Using the ordered table like you have (ordered on ID+Date), I would have the query only compare consecutive records for each ID. I don't use MySQL so can't give you any code samples and I am having a brain fart trying to do it in FoxPro.
Well first of all, the JOIN isn't going to be the best way to get the gap because it's going to return the first record in the database that matches (which might not even be the first since it's not based on a sort, rather the creation order (for the most part). It's probably a good use case for user variables where you can both set and pass the variable along to the next record like so... You end up creating a derived table so you can first sort the data in the order you want to evaluate the records, then you just end up doing a GROUP BY on the derived table. Anyway, I think this is what you want... SET @last_membership_id := 0, @last_startdate := '0000-00-00'; SELECT membership_id, MAX(gap) AS max_gap FROM ( SELECT *, ROUND(DATEDIFF(startdate, @last_startdate := IF(@last_membership_id = membership_id, @last_startdate, startdate)) / 365) as `gap`, @last_membership_id := membership_id, @last_startdate := startdate FROM `finances` ORDER BY membership_id, startdate ) as tmp_table GROUP BY membership_id ORDER BY membership_id; Code (SQL): Some additional info on MySQL user variables: https://dev.mysql.com/doc/refman/5.6/en/user-variables.html
Hmm, that pulled out some mental stuff I haven't used in a long while - oracle and all that. On my real data that gave me a max_gap of either null or 0. Null makes sense for those with only 1 finance record 0 would be a data entry stuff up Should be lots of 1s and some with bigger numbers.

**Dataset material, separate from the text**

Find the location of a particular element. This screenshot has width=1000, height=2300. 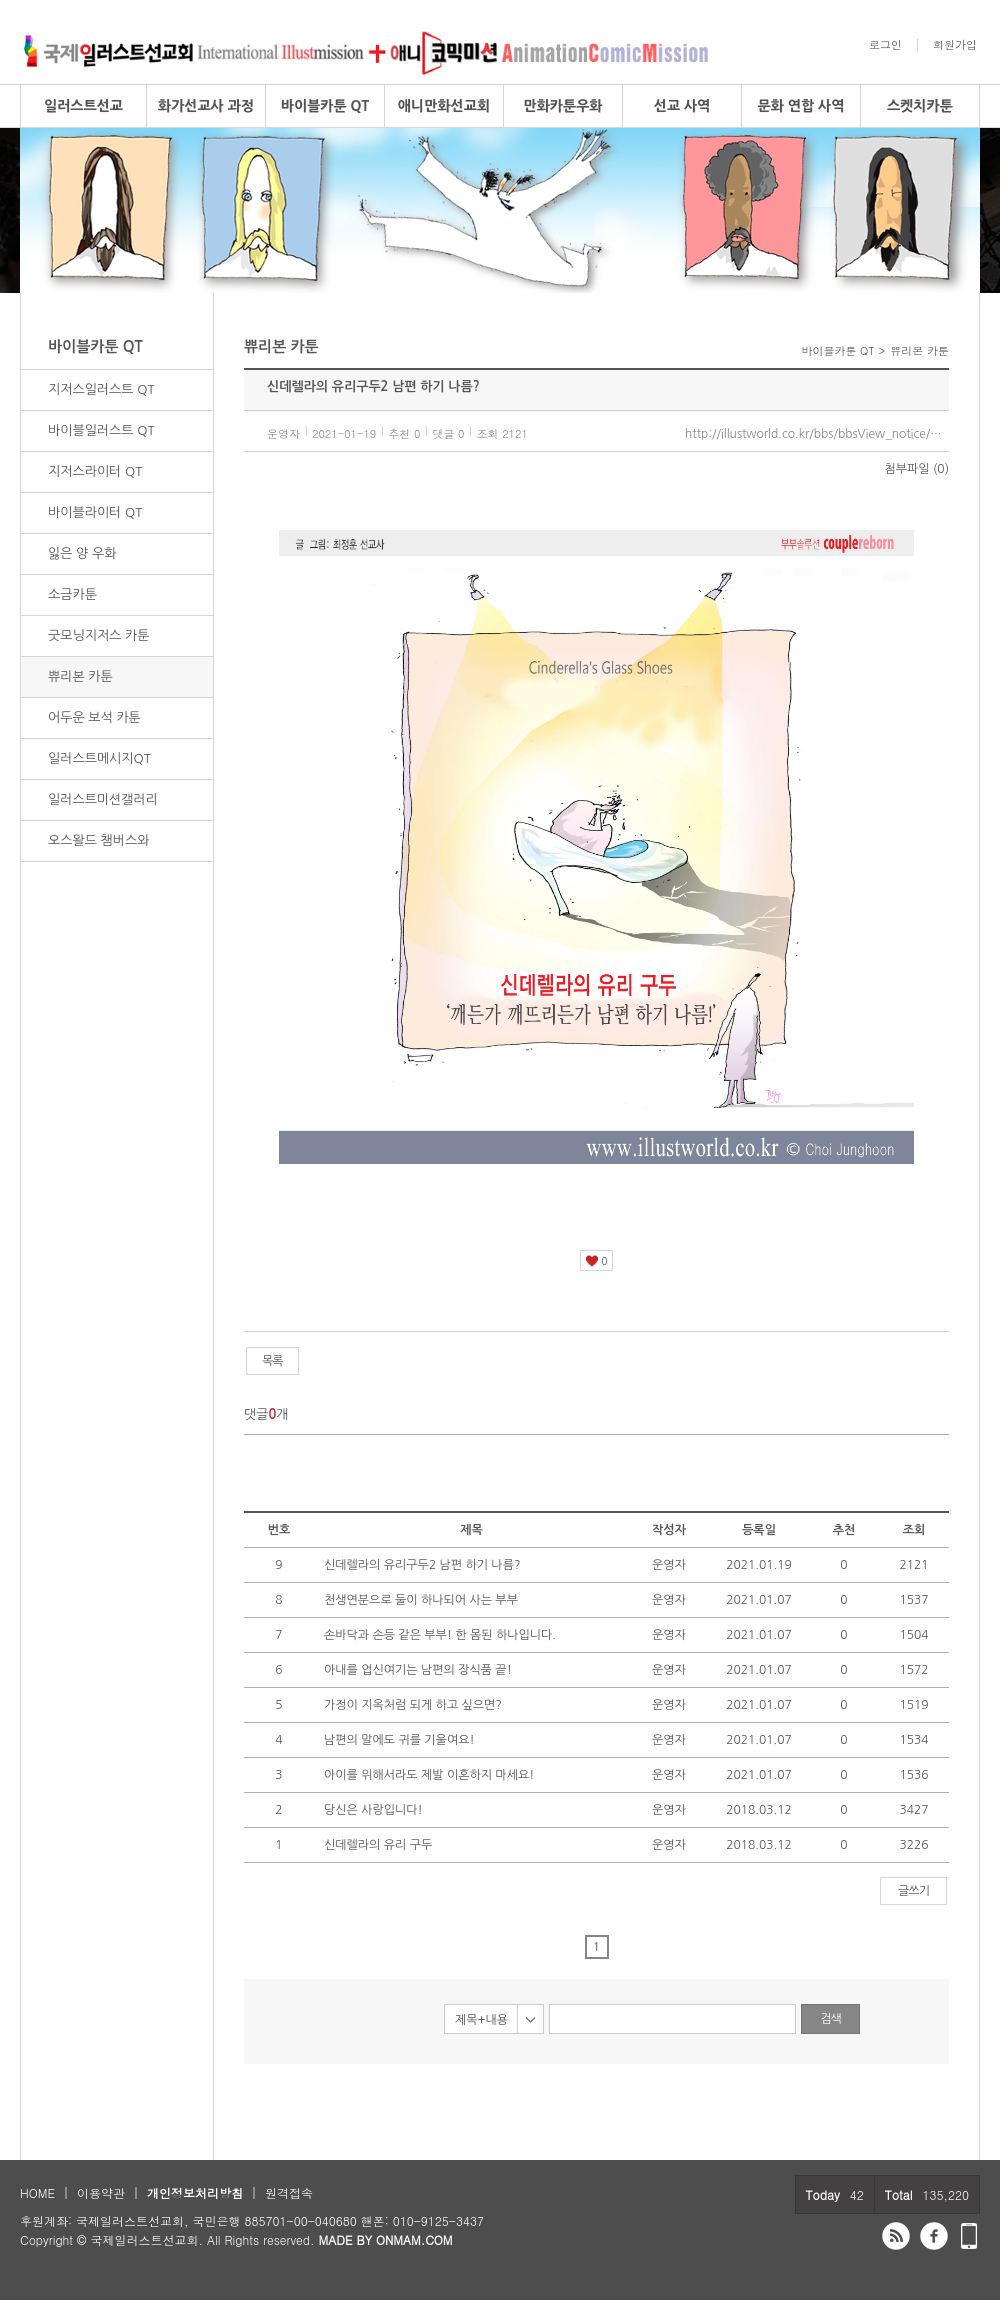

지저스라이터 QT is located at coordinates (95, 471).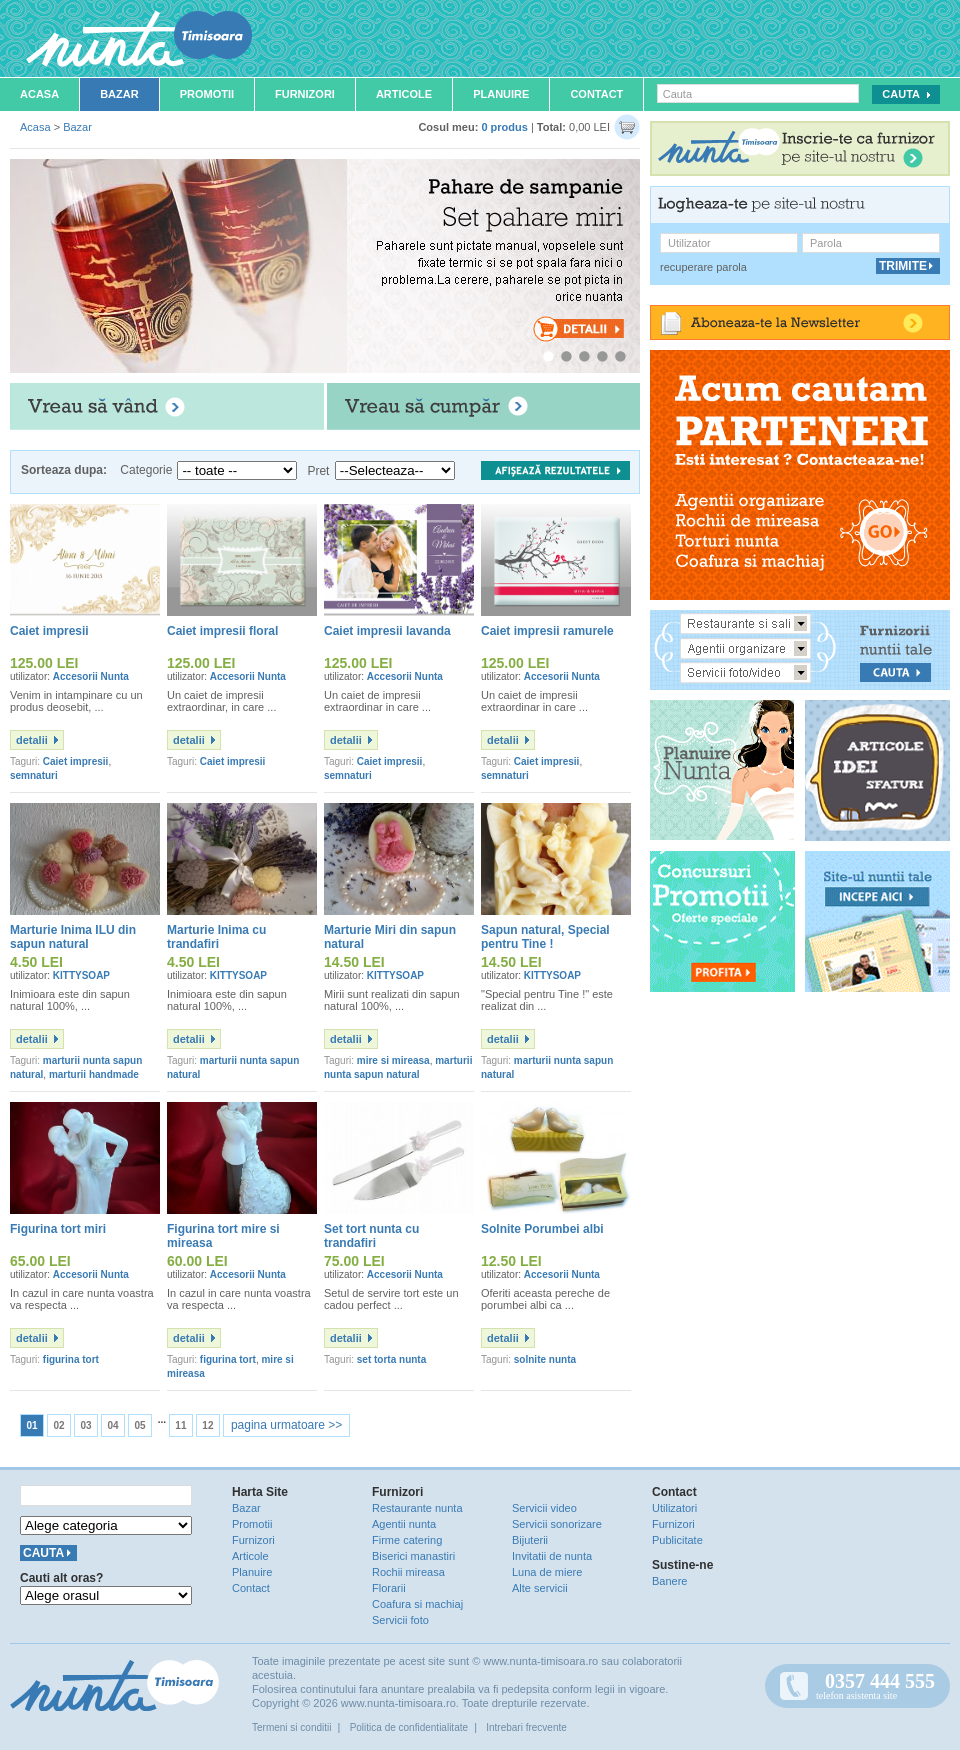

I use sqlyog to hit the database - this isn't going into a script at this point - maybe sqlyog queries don't like the variables? If so, you'd expect to get errors. Out of sheer perversity I decide to try changing around the syntax of the query and would you believe that it was the BETWEEN that was broken! I changed it to straight date comparisons and it worked. A tad annoyed because I'd actually checked the mysql reference to make sure it worked on dates!
Both BETWEEN and date columns can be screwy in themselves, so when you combine the two, who knows what will happen. hehe I got so annoyed with MySQL time/date columns a few years ago I've never used them since... instead use INT(10) to store timestamps. Then I didn't have to deal with timezone issues or other weirdness since you can just deal with normal integers then.